▸ **Records**:

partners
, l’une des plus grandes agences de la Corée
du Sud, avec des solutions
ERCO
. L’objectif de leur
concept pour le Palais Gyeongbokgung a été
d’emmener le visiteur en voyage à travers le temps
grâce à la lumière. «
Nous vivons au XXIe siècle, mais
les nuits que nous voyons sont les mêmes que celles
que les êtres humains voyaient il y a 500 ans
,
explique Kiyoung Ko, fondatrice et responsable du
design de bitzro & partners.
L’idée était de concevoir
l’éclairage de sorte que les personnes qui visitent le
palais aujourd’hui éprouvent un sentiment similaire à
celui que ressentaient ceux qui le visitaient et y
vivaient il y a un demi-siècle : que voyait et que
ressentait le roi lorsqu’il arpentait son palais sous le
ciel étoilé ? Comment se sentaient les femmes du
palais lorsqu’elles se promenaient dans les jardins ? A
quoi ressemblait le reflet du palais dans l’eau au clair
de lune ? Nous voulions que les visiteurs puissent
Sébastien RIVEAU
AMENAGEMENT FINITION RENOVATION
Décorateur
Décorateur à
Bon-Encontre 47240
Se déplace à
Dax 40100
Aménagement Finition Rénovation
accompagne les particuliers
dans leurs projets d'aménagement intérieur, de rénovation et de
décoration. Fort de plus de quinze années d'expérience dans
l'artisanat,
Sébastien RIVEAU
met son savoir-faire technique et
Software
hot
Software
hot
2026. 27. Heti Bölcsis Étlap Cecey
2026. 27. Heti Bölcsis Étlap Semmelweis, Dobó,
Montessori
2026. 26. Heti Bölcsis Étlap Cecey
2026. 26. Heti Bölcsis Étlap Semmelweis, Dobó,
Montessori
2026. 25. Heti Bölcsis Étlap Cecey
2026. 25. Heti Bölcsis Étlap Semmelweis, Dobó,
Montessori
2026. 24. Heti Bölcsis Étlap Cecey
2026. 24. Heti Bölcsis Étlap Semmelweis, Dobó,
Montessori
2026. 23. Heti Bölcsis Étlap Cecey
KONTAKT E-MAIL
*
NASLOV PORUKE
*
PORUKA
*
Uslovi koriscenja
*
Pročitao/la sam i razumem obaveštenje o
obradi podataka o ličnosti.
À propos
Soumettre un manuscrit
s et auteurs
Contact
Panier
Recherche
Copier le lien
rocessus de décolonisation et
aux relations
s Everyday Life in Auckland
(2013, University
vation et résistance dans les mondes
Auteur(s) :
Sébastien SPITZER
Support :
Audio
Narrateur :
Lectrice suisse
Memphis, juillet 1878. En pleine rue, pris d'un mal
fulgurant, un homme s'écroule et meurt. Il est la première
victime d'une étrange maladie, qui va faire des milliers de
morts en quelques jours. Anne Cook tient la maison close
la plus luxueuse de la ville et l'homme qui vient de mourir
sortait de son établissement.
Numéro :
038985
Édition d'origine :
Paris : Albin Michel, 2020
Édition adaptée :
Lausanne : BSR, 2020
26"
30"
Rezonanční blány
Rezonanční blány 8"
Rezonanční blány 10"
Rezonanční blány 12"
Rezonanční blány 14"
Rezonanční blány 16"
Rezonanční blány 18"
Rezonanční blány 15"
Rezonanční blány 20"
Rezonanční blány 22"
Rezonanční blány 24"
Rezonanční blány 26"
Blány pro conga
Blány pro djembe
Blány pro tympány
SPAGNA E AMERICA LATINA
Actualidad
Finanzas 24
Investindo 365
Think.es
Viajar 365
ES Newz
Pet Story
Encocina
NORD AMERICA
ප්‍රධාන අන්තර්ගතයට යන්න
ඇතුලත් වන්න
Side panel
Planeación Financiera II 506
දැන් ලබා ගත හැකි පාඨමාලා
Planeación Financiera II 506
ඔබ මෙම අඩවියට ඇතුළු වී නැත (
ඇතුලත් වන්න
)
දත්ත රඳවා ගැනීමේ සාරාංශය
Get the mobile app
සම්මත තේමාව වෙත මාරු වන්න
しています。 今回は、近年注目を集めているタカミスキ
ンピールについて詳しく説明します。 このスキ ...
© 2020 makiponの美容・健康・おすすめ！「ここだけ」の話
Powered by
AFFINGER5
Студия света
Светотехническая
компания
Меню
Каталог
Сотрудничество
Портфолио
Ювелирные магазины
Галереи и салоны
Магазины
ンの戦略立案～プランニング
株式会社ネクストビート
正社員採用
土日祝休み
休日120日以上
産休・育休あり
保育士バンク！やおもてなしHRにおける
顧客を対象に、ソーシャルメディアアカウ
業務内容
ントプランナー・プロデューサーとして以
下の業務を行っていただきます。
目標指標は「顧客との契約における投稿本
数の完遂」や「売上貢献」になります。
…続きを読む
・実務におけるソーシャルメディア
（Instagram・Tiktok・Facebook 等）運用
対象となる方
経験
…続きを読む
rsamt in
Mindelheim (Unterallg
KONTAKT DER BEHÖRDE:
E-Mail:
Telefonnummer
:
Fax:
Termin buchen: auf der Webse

▸ **Activity**: The string to find is "homme"; copy every line of the listing that has it.

▸ **Written answer**:
fulgurant, un homme s'écroule et meurt. Il est la première
la plus luxueuse de la ville et l'homme qui vient de mourir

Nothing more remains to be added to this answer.